**What you are asked to do:** Copy out exactly the lines below that run from the one holding "Here is an image." to the one holding "Return results in <instances>...</instances>. Find", keeping both of those lines and no others.

(Source material Opens)

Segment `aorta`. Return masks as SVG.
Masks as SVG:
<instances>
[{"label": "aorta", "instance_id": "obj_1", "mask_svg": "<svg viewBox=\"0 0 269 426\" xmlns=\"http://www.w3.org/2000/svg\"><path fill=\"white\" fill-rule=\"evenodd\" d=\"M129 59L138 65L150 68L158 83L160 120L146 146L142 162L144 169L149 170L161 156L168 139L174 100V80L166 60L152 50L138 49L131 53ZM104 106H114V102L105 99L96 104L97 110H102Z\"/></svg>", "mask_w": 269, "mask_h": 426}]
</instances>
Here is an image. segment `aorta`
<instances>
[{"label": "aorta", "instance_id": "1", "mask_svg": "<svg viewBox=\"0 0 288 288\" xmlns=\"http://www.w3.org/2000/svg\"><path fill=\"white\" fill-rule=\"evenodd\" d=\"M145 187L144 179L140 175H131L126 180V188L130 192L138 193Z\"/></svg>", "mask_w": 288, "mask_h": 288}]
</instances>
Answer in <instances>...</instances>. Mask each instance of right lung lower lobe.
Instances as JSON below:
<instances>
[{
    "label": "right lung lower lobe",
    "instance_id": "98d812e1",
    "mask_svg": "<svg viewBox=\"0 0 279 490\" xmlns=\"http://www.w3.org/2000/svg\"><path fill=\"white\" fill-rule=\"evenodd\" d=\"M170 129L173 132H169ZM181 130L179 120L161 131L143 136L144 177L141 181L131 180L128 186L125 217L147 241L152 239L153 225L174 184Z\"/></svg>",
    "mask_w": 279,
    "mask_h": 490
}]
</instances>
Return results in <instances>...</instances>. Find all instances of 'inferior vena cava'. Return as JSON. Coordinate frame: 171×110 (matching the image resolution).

(Source material Closes)
(Source material Opens)

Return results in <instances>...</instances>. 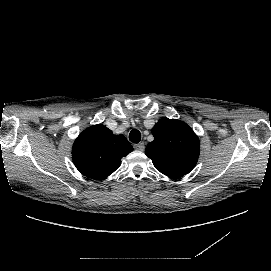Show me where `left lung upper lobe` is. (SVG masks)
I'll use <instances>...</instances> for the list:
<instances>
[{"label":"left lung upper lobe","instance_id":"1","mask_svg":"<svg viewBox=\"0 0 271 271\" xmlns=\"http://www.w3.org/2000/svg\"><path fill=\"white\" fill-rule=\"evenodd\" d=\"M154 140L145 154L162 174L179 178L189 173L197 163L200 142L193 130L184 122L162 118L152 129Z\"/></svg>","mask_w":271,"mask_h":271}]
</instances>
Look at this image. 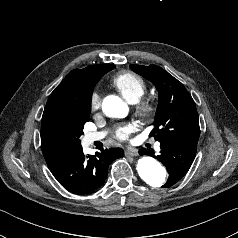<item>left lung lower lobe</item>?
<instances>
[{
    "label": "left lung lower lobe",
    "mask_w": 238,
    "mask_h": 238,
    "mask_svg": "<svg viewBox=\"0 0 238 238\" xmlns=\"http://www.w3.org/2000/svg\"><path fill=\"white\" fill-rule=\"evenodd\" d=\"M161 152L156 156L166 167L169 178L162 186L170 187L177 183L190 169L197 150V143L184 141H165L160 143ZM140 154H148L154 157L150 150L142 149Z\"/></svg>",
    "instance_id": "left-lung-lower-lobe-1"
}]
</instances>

(Source material Closes)
(Source material Opens)

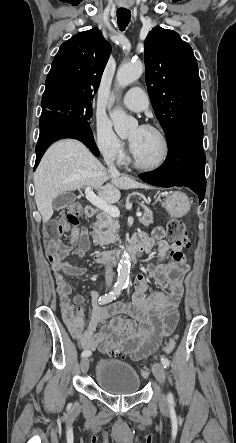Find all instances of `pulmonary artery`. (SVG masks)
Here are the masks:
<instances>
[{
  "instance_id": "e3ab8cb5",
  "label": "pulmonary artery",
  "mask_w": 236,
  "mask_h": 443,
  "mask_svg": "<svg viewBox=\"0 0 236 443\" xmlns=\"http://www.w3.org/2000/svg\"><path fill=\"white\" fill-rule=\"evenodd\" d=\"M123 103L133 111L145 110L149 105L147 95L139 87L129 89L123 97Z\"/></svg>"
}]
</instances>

(Source material Closes)

**Response area:**
Here is an image. segment `aorta`
<instances>
[{"label": "aorta", "instance_id": "1", "mask_svg": "<svg viewBox=\"0 0 288 288\" xmlns=\"http://www.w3.org/2000/svg\"><path fill=\"white\" fill-rule=\"evenodd\" d=\"M145 187L144 179L140 175H131L126 180V188L130 192L138 193Z\"/></svg>", "mask_w": 288, "mask_h": 288}]
</instances>
Answer in <instances>...</instances>. Mask each instance of right lung lower lobe.
Instances as JSON below:
<instances>
[{
    "label": "right lung lower lobe",
    "instance_id": "98d812e1",
    "mask_svg": "<svg viewBox=\"0 0 279 490\" xmlns=\"http://www.w3.org/2000/svg\"><path fill=\"white\" fill-rule=\"evenodd\" d=\"M170 129L173 132H169ZM181 130L179 120L161 131L143 136L144 177L141 181L131 180L128 186L125 217L147 241L152 239L153 225L174 184Z\"/></svg>",
    "mask_w": 279,
    "mask_h": 490
}]
</instances>
Return results in <instances>...</instances>. Find all instances of 'inferior vena cava'. Return as JSON. Coordinate frame: 171×110 (matching the image resolution).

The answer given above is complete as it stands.